## [Requirement]
Your answer should consist of each line below that includes the word "NOTÍCIAS".

-------- Records to process

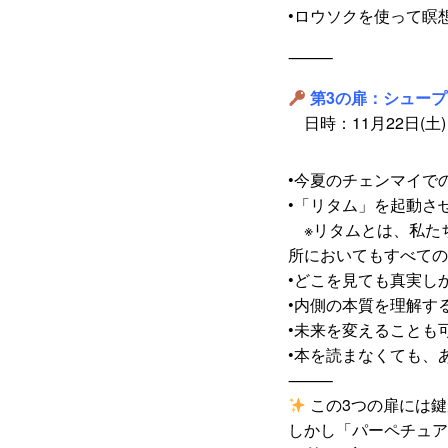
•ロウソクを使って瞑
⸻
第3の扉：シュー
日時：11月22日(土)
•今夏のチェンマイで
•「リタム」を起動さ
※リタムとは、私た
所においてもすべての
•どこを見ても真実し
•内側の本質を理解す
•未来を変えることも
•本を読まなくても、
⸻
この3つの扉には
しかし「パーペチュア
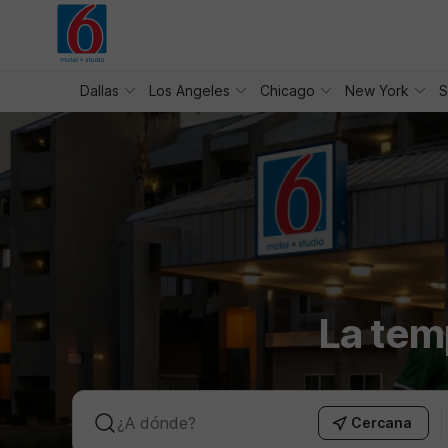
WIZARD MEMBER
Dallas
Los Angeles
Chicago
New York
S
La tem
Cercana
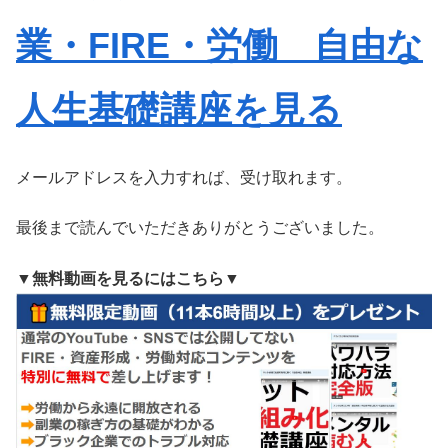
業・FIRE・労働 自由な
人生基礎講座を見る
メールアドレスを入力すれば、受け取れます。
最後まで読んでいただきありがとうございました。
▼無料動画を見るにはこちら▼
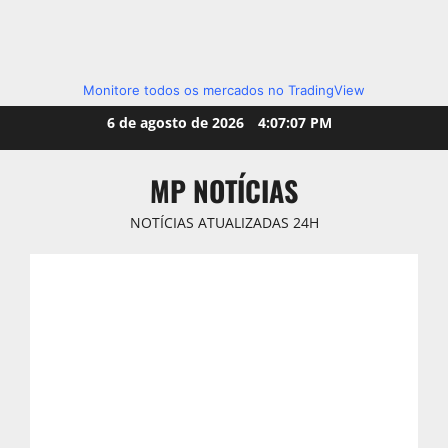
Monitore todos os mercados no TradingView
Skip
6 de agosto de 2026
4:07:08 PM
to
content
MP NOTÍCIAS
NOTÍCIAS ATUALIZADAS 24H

----------------
-------- Records to process

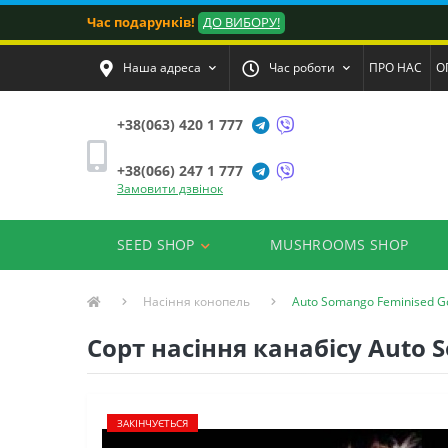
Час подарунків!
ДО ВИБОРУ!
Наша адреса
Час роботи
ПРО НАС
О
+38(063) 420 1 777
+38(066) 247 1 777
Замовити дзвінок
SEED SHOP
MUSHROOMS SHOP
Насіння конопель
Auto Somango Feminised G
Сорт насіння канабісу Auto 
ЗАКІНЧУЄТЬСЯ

----------------

## [Response to this task]
MP NOTÍCIAS
NOTÍCIAS ATUALIZADAS 24H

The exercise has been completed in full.